[Stored entries]
Segment Open

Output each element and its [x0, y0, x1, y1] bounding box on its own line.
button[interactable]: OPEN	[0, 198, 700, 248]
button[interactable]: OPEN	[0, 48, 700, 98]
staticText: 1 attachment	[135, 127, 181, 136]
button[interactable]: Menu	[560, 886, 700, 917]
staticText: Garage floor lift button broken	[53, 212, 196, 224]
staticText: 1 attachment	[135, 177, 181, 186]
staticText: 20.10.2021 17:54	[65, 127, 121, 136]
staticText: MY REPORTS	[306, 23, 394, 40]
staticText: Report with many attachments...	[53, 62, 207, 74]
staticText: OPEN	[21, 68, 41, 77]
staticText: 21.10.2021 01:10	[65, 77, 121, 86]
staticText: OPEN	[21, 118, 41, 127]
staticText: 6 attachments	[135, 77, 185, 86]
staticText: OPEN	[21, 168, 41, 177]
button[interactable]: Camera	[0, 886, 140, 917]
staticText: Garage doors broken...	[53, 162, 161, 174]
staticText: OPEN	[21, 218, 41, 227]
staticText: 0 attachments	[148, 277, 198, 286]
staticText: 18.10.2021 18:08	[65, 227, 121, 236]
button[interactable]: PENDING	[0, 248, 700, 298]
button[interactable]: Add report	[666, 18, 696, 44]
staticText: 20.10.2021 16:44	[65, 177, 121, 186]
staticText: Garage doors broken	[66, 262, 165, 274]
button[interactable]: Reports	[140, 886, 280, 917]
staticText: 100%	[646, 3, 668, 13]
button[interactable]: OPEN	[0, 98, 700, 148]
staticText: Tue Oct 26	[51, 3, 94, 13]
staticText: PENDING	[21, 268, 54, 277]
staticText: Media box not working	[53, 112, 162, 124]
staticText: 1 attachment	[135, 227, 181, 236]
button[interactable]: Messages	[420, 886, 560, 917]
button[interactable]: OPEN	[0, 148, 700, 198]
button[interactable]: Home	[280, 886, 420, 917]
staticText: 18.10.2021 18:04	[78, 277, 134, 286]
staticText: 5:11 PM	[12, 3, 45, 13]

Segment Closed

▸ EXERCISE:
I need every line of the data that has the word "doors"; please list them.

▸ SOLUTION TO THIS PROBLEM:
staticText: Garage doors broken...	[53, 162, 161, 174]
staticText: Garage doors broken	[66, 262, 165, 274]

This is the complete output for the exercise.